Though a person may suffer from mental retardation, it is possible that he may still be able to lead a normal quality of life. The Supreme Court explains this in the following passage from   Eera vs. State (NCT of Delhi) and another [(2017) 15 SCC 133]:

“I have copiously referred to the said authority as it has analysed the distinction between “mental illness” and “mental retardation”. It has also noted that a condition of mental retardation or developmental delay is gauged on the basis of parameters such as intelligence quotient (IQ) and mental age (MA) which mostly relate to academic abilities. The Court has narrated about the possibility of late IQ or MA may possess the social and emotional capacities that will enable him or her to be a good parent. Persons with borderline, mild or moderate mental retardation are capable of living in normal social conditions even though they may need some supervision and assistance from time to time.”

Mental Healthcare act, 2017, which defines “Mental Illness” also distinguishes Mental illness and mental retardation. It reads as follows-

 “(s) “mental illness” means a substantial disorder of thinking, mood, perception, orientation or memory that grossly impairs judgment, behaviour, capacity to recognise reality or ability to meet the ordinary demands of life, mental conditions associated with the abuse of alcohol and drugs, but does not include mental retardation which is a condition of arrested or incomplete development of mind of a person, specially characterised by subnormality of intelligence

Mental Healthcare Act, 2017

The Indian Lunacy Act, 1912, was repealed by the Mental Health Act, 1987 which was also repealed and replaced by the Mental Healthcare Act, 2017. Chapter XIII of this Act sets out the responsibilities of other agencies like Courts and the police in dealing with mentally ill persons in general and mentally ill prisoners in particular.

Section 103 of the Mental Healthcare Act, 2017 empowers the Court, acting in exercise of powers under Section 335 Cr.P.C[3], to pass a reception order directing the admission of a prisoner with mental illness into any suitable mental health establishment.

CONCLUSION

Mental illness is a taboo in India. People can admit any disease to their family member but cannot accept that s/he is suffering from any mental illness. It is true that none would easily accept that s/he has some mental illness and requires treatment. People will normally go on a denial mode. In fact, in our country, there does exist, even now, a belief that marriage will cure mental illness, as if it is the panacea therefor, little realising that, post marriage, the life of the other spouse is going to be in jeopardy.

Due to this mentality towards mental illness, this disease become gross and patients suffers and even allowed to roam in public which result in crime by lunatic and idiot.

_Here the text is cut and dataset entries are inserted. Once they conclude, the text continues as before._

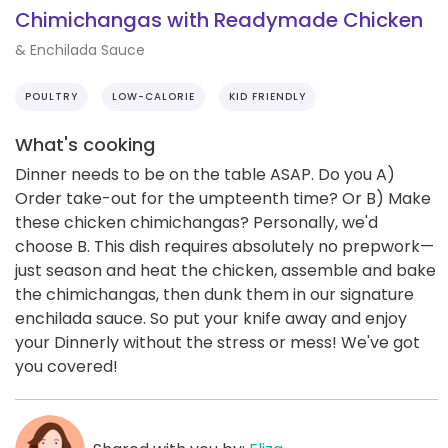
Chimichangas with Readymade Chicken
& Enchilada Sauce
POULTRY
LOW-CALORIE
KID FRIENDLY
What's cooking
Dinner needs to be on the table ASAP. Do you A)
Order take-out for the umpteenth time? Or B) Make
these chicken chimichangas? Personally, we'd
choose B. This dish requires absolutely no prepwork—
just season and heat the chicken, assemble and bake
the chimichangas, then dunk them in our signature
enchilada sauce. So put your knife away and enjoy
your Dinnerly without the stress or mess! We've got
you covered!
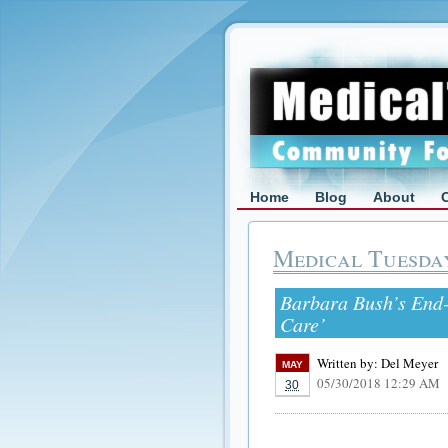
Home
Blog
About
Medical Tuesda
Barbara Bush’s End-
Care’
Written by:
Del Meyer
MAY
05/30/2018 12:29 AM
30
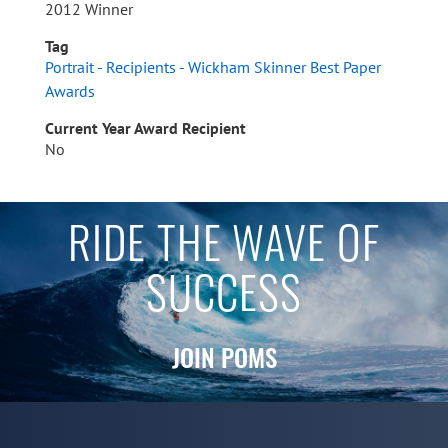
2012 Winner
Tag
Portrait - Recipients - Wickham Skinner Best Paper
Awards
Current Year Award Recipient
No
RIDE THE WAVE OF
SUCCESS
JOIN POMS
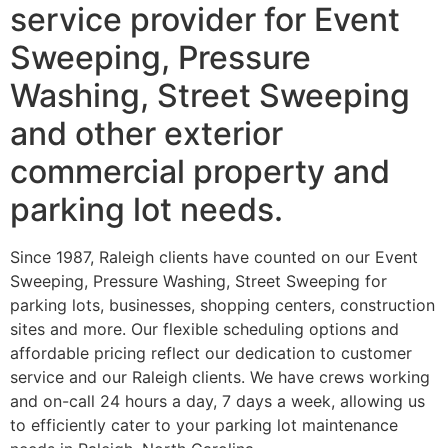
service provider for Event
Sweeping, Pressure
Washing, Street Sweeping
and other exterior
commercial property and
parking lot needs.
Since 1987, Raleigh clients have counted on our Event
Sweeping, Pressure Washing, Street Sweeping for
parking lots, businesses, shopping centers, construction
sites and more. Our flexible scheduling options and
affordable pricing reflect our dedication to customer
service and our Raleigh clients. We have crews working
and on-call 24 hours a day, 7 days a week, allowing us
to efficiently cater to your parking lot maintenance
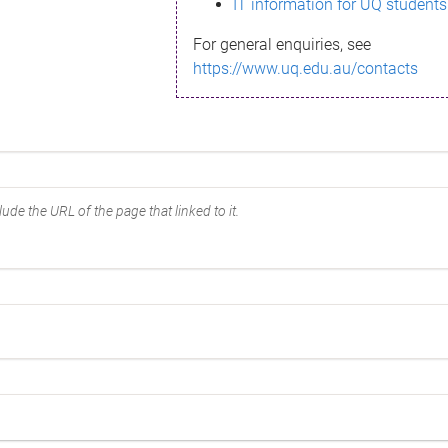
IT information for UQ students
For general enquiries, see
https://www.uq.edu.au/contacts
ude the URL of the page that linked to it.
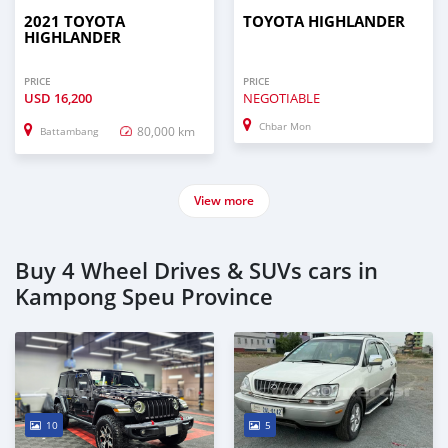
2021 TOYOTA
TOYOTA HIGHLANDER
HIGHLANDER
PRICE
PRICE
USD
16,200
NEGOTIABLE
Chbar Mon
80,000 km
Battambang
View more
Buy 4 Wheel Drives & SUVs cars in
Kampong Speu Province
10
5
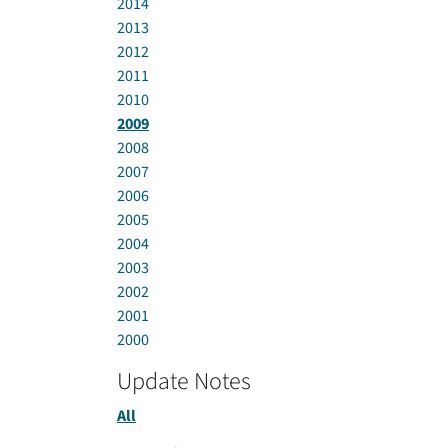
2014
2013
2012
2011
2010
2009
2008
2007
2006
2005
2004
2003
2002
2001
2000
Update Notes
All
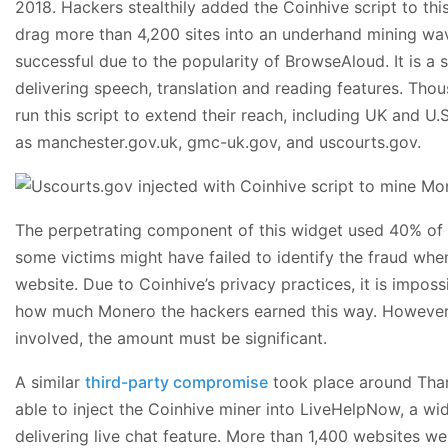
2018. Hackers stealthily added the Coinhive script to th
drag more than 4,200 sites into an underhand mining wav
successful due to the popularity of BrowseAloud. It is a s
delivering speech, translation and reading features. Tho
run this script to extend their reach, including UK and 
as manchester.gov.uk, gmc-uk.gov, and uscourts.gov.
The perpetrating component of this widget used 40% of 
some victims might have failed to identify the fraud wh
website. Due to Coinhive’s privacy practices, it is impos
how much Monero the hackers earned this way. However, 
involved, the amount must be significant.
A similar
third-party compromise
took place around Tha
able to inject the Coinhive miner into LiveHelpNow, a wid
delivering live chat feature. More than 1,400 websites wer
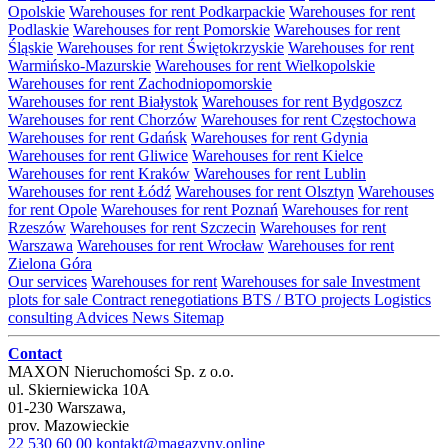
Opolskie
Warehouses for rent Podkarpackie
Warehouses for rent
Podlaskie
Warehouses for rent Pomorskie
Warehouses for rent
Śląskie
Warehouses for rent Świętokrzyskie
Warehouses for rent
Warmińsko-Mazurskie
Warehouses for rent Wielkopolskie
Warehouses for rent Zachodniopomorskie
Warehouses for rent Białystok
Warehouses for rent Bydgoszcz
Warehouses for rent Chorzów
Warehouses for rent Częstochowa
Warehouses for rent Gdańsk
Warehouses for rent Gdynia
Warehouses for rent Gliwice
Warehouses for rent Kielce
Warehouses for rent Kraków
Warehouses for rent Lublin
Warehouses for rent Łódź
Warehouses for rent Olsztyn
Warehouses
for rent Opole
Warehouses for rent Poznań
Warehouses for rent
Rzeszów
Warehouses for rent Szczecin
Warehouses for rent
Warszawa
Warehouses for rent Wrocław
Warehouses for rent
Zielona Góra
Our services
Warehouses for rent
Warehouses for sale
Investment
plots for sale
Contract renegotiations
BTS / BTO projects
Logistics
consulting
Advices
News
Sitemap
Contact
MAXON Nieruchomości Sp. z o.o.
ul.
Skierniewicka 10A
01-230
Warszawa
,
prov.
Mazowieckie
22 530 60 00
kontakt@magazyny.online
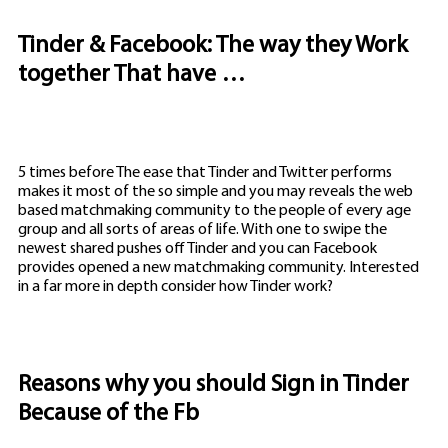
Tinder & Facebook: The way they Work
together That have …
5 times before The ease that Tinder and Twitter performs
makes it most of the so simple and you may reveals the web
based matchmaking community to the people of every age
group and all sorts of areas of life. With one to swipe the
newest shared pushes off Tinder and you can Facebook
provides opened a new matchmaking community. Interested
in a far more in depth consider how Tinder work?
Reasons why you should Sign in Tinder
Because of the Fb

To curb these crimes, it is necessary to pay the attention on the treatment and care of lunatic people, which can turn them into a civilized people.

REFERENCE

  1. Vijay Pratap Singh v. state (2021)

[1] (1760, 19 How St Tr, 885)

[2] [1800 27 How St Trials 1281]

[3]Section 335 – Person acquitted on such ground to be detained in safe custody: (1)Whenever the finding states that the accused person committed the act alleged, the Magistrate or Court before whom or which the trial has been held, shall, if such act would, but for the incapacity found, have constituted an offence,-

(a)order such person to be detained in safe custody in such place and manner as the Magistrate or Court thinks fit; or (b)order such person to be delivered to any relative or friend of such person.

(2)No order for the detention of the accused in a lunatic asylum shall be made under clause (a) of sub- section (1) otherwise than in accordance with such rules as the State Government may have made under the Indian Lunacy Act, 1912 (4 of 1912 ).